WORK TO COMPLETE: Output each record exactly as given. Leave out every picture.

DATA UNDER STUDY:
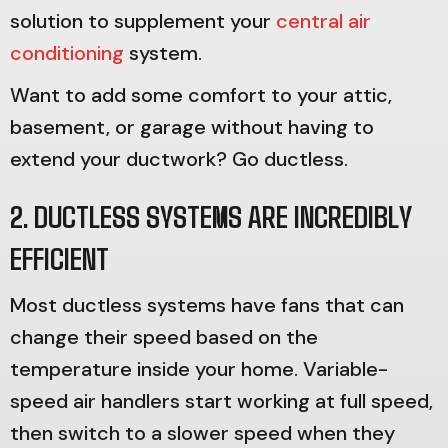
solution to supplement your
central air
conditioning
system.
Want to add some comfort to your attic,
basement, or garage without having to
extend your ductwork? Go ductless.
2. DUCTLESS SYSTEMS ARE INCREDIBLY
EFFICIENT
Most ductless systems have fans that can
change their speed based on the
temperature inside your home. Variable-
speed air handlers start working at full speed,
then switch to a slower speed when they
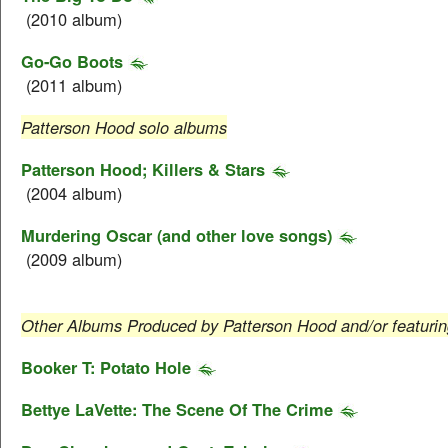
(2010 album)
Go-Go Boots
(2011 album)
Patterson Hood solo albums
Patterson Hood; Killers & Stars
(2004 album)
Murdering Oscar (and other love songs)
(2009 album)
Other Albums Produced by Patterson Hood and/or featuri
Booker T: Potato Hole
Bettye LaVette: The Scene Of The Crime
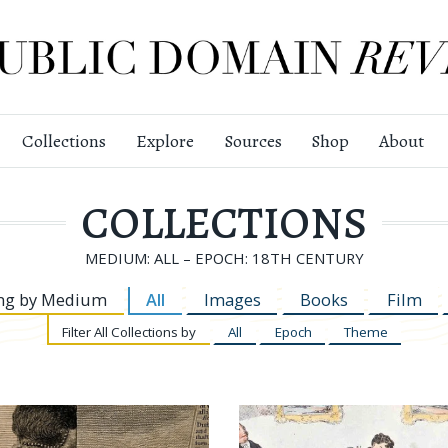
Collections
Explore
Sources
Shop
About
COLLECTIONS
MEDIUM: ALL – EPOCH: 18TH CENTURY
ng by
Medium
All
Images
Books
Film
Filter
All Collections by
All
Epoch
Theme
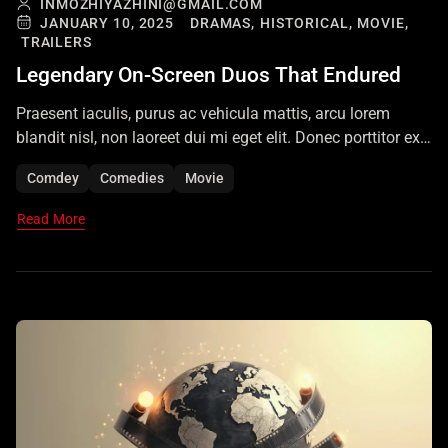
INMOZHIYAZHINI@GMAIL.COM
JANUARY 10, 2025
DRAMAS,
HISTORICAL,
MOVIE,
TRAILERS
Legendary On-Screen Duos That Endured
Praesent iaculis, purus ac vehicula mattis, arcu lorem
blandit nisl, non laoreet dui mi eget elit. Donec porttitor ex
vel augue maximus luctus. Vivamus finibus nibh eu nunc
Comdey
Comedies
Movie
volutpat suscipit. Nam vulputate libero quis nisi euismod
rhoncus. Sed eu euismod felis. Aenean ullamcorper
Read More
dapibus odio ac tempor. Aliquam iaculis, quam vitae
imperdiet consectetur, mi ante […]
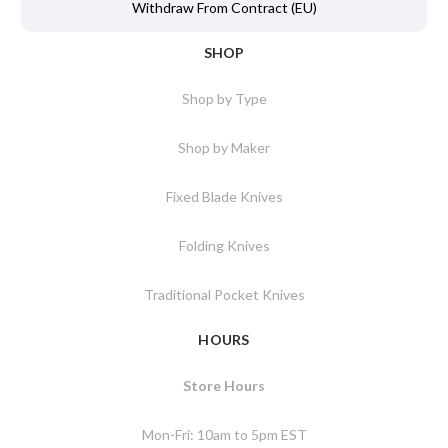
Withdraw From Contract (EU)
SHOP
Shop by Type
Shop by Maker
Fixed Blade Knives
Folding Knives
Traditional Pocket Knives
HOURS
Store Hours
Mon-Fri: 10am to 5pm EST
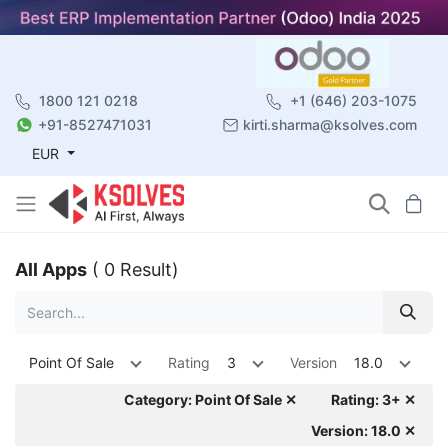
1800 121 0218
+1 (646) 203-1075
+91-8527471031
kirti.sharma@ksolves.com
EUR
All Apps
( 0 Result)
Point Of Sale
Rating
3
Version
18.0
Category: Point Of Sale ✕
Rating: 3+ ✕
Version: 18.0 ✕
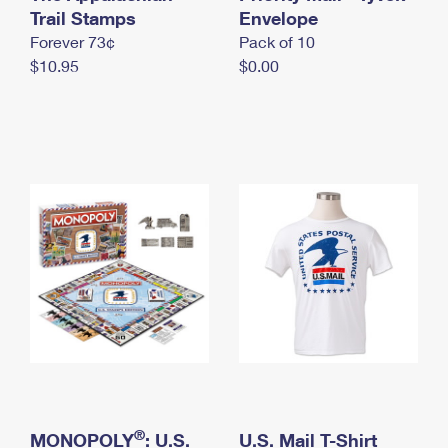
International Business Shipping
Trail Stamps
First-Class Mail International
Envelope
Money Orders
Forever 73¢
Pack of 10
Managing Business Mail
Filing an International Claim
Filing a Claim
$10.95
$0.00
USPS & Web Tools APIs
Requesting an International Refund
Requesting a Refund
Prices
®
MONOPOLY
: U.S.
U.S. Mail T-Shirt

WRITTEN RESPONSE:
solution to supplement your
central air
conditioning
system.
Want to add some comfort to your attic,
basement, or garage without having to
extend your ductwork? Go ductless.
2. DUCTLESS SYSTEMS ARE INCREDIBLY
EFFICIENT
Most ductless systems have fans that can
change their speed based on the
temperature inside your home. Variable-
speed air handlers start working at full speed,
then switch to a slower speed when they
(2010 album)
Go-Go Boots
(2011 album)
Patterson Hood solo albums
Patterson Hood; Killers & Stars
(2004 album)
Murdering Oscar (and other love songs)
(2009 album)
Other Albums Produced by Patterson Hood and/or featuri
Booker T: Potato Hole
Bettye LaVette: The Scene Of The Crime
Collections
Explore
Sources
Shop
About
COLLECTIONS
MEDIUM: ALL – EPOCH: 18TH CENTURY
ng by
Medium
All
Images
Books
Film
Filter
All Collections by
All
Epoch
Theme
INMOZHIYAZHINI@GMAIL.COM
JANUARY 10, 2025
DRAMAS,
HISTORICAL,
MOVIE,
TRAILERS
Legendary On-Screen Duos That Endured
Praesent iaculis, purus ac vehicula mattis, arcu lorem
blandit nisl, non laoreet dui mi eget elit. Donec porttitor ex
vel augue maximus luctus. Vivamus finibus nibh eu nunc
Comdey
Comedies
Movie
volutpat suscipit. Nam vulputate libero quis nisi euismod
rhoncus. Sed eu euismod felis. Aenean ullamcorper
Read More
dapibus odio ac tempor. Aliquam iaculis, quam vitae
imperdiet consectetur, mi ante […]
Withdraw From Contract (EU)
SHOP
Shop by Type
Shop by Maker
Fixed Blade Knives
Folding Knives
Traditional Pocket Knives
HOURS
Store Hours
Mon-Fri: 10am to 5pm EST
1800 121 0218
+1 (646) 203-1075
+91-8527471031
kirti.sharma@ksolves.com
EUR
All Apps
( 0 Result)
Point Of Sale
Rating
3
Version
18.0
Category: Point Of Sale ✕
Rating: 3+ ✕
Version: 18.0 ✕
International Business Shipping
Trail Stamps
First-Class Mail International
Envelope
Money Orders
Forever 73¢
Pack of 10
Managing Business Mail
Filing an International Claim
Filing a Claim
$10.95
$0.00
USPS & Web Tools APIs
Requesting an International Refund
Requesting a Refund
Prices
®
MONOPOLY
: U.S.
U.S. Mail T-Shirt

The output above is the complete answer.